# Interaction of hemispherical blast waves with inhomogeneous spheres:   Probing the collision of a supernova ejecta with a nearby companion star in   the laboratory

**Authors:** Domingo Garc\'ia-Senz, Pedro Velarde, Francisco Suzuki-Vidal, Chantal, Stehl\'e, Manuel Cotelo, David Portillo, Tomasz Plewa, Arthur Pak

arXiv: 1812.06285 · 2018-12-18

## TL;DR

This paper proposes a novel laboratory experiment setup to simulate supernova ejecta interacting with a companion star, incorporating shock curvature and density stratification to better mimic astrophysical conditions.

## Contribution

The work introduces a new experimental platform that models supernova ejecta interactions with inhomogeneous, curved targets, advancing laboratory astrophysics capabilities.

## Key findings

- Qualitative agreement with astrophysical models
- Design effectively captures ejecta-companion interaction features
- Potential to study diverse supernova scenarios

## Abstract

Past high-energy density laboratory experiments provided insights into the physics of supernovae, supernova remnants, and the destruction of interstellar clouds.
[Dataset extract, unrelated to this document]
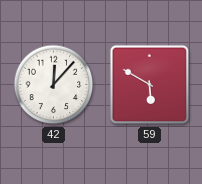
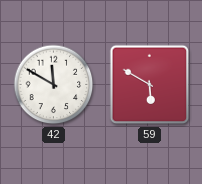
42: 12:07 -> 11:50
In a typical experimental setting, a laser-driven planar blast wave interacts with a compositionally-homogeneous spherical or cylindrical target. In this work we propose a new laboratory platform that accounts for curvature of the impacting shock and density stratification of the target. Both characteristics reflect the conditions expected to exist shortly after a supernova explosion in a close binary system. We provide details of a proposed experimental design (laser drive, target configuration, diagnostic system), optimized to capture the key properties of recent ejecta-companion interaction models. Good qualitative agreement found between our experimental models and their astrophysical counterparts highlights strong potential of the proposed design to probe details of the ejecta-companion interaction for broad classes of objects by means of high energy density laboratory experiments.